Since we got back, our time has been divided between me looking for work, Laura revising her novel, us trying to find health care, getting used to the idea of having a baby in March–and trying to figure out something even more important: what do we want our life to look like now?

As we’ve remarked to people who have asked us about the transition back over the last four months, one of the hardest things, we’ve found, is resisting the temptation to simply be re-inserted back into the matrix. After all, our home, car, food, family, and friends are all here for us, tempting us to pick up the Bay Area good life again and let the life-altering experiences of the past year fade into the background. Like skills you don’t use, it’s alarming how quickly memories fade.

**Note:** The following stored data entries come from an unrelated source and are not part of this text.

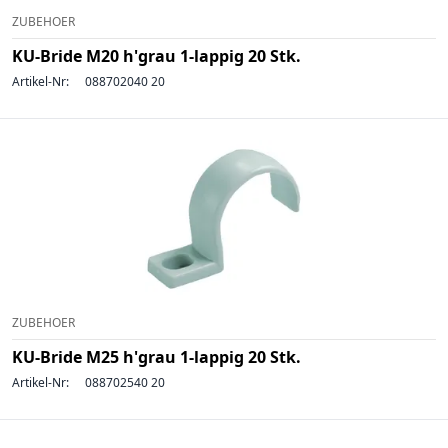
ZUBEHOER
KU-Bride M20 h'grau 1-lappig 20 Stk.
Artikel-Nr:
088702040 20
ZUBEHOER
KU-Bride M25 h'grau 1-lappig 20 Stk.
Artikel-Nr:
088702540 20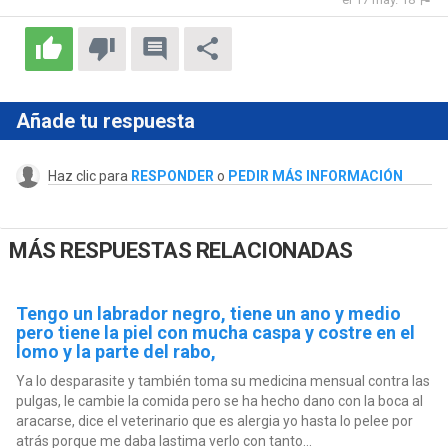
Añade tu respuesta
Haz clic para
RESPONDER
o
PEDIR MÁS INFORMACIÓN
MÁS RESPUESTAS RELACIONADAS
Tengo un labrador negro, tiene un ano y medio
pero tiene la piel con mucha caspa y costre en el
lomo y la parte del rabo,
Ya lo desparasite y también toma su medicina mensual contra las
pulgas, le cambie la comida pero se ha hecho dano con la boca al
aracarse, dice el veterinario que es alergia yo hasta lo pelee por
atrás porque me daba lastima verlo con tanto...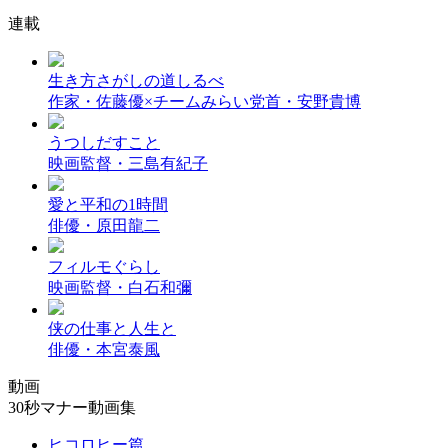
連載
生き方さがしの道しるべ
作家・佐藤優×チームみらい党首・安野貴博
うつしだすこと
映画監督・三島有紀子
愛と平和の1時間
俳優・原田龍二
フィルモぐらし
映画監督・白石和彌
侠の仕事と人生と
俳優・本宮泰風
動画
30秒マナー動画集
ヒコロヒー篇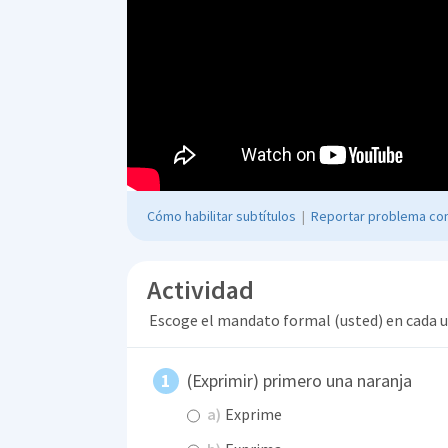
Cómo habilitar subtítulos
|
Reportar problema con
Actividad
Escoge el mandato formal (usted) en cada un
(Exprimir) primero una naranja
a)
Exprime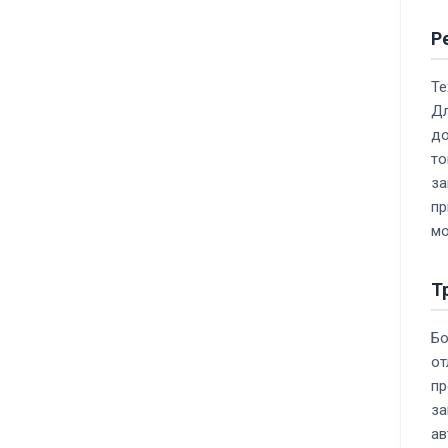
Р
Те
Дл
до
то
за
пр
мо
Т
Бо
от
пр
за
ав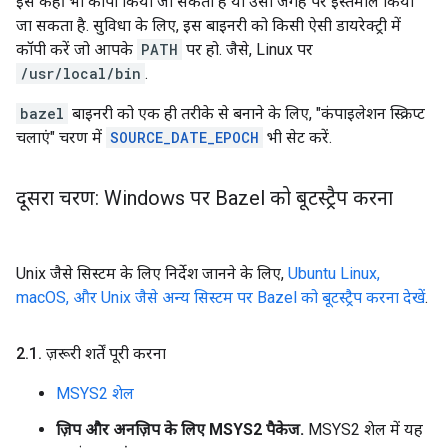
इसे कहीं भी कॉपी किया जा सकता है या उसी जगह पर इस्तेमाल किया
जा सकता है. सुविधा के लिए, इस बाइनरी को किसी ऐसी डायरेक्ट्री में
कॉपी करें जो आपके
PATH
पर हो. जैसे, Linux पर
/usr/local/bin
.
bazel
बाइनरी को एक ही तरीके से बनाने के लिए, "कंपाइलेशन स्क्रिप्ट
चलाएं" चरण में
SOURCE_DATE_EPOCH
भी सेट करें.
दूसरा चरण: Windows पर Bazel को बूटस्ट्रैप करना
Unix जैसे सिस्टम के लिए निर्देश जानने के लिए,
Ubuntu Linux,
macOS, और Unix जैसे अन्य सिस्टम पर Bazel को बूटस्ट्रैप करना देखें
.
2
.
1
.
ज़रूरी शर्तें पूरी करना
MSYS2 शेल
ज़िप और अनज़िप के लिए MSYS2 पैकेज.
MSYS2 शेल में यह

What we’ve concluded is that just as we’re committed to exercise to stay physically healthy, we have to be committed to working for Samaritana, for other trafficking and prostitution victims, and for these issues at large if we’re to remain spiritually healthy. One way we’re doing this is sharing our story every chance we get, so we were grateful for Converge Worldwide (our missions organization) giving us the chance to do two guest posts on their blog.

If you were busy from July 2010-July 2011, but are a little curious about what it’s like to quit your lives for a year and go overseas, this is the perfect time to catch up: Laura encapsulates our process leading up to the sabbatical year, and what we did, in just two posts. Please click over to read here.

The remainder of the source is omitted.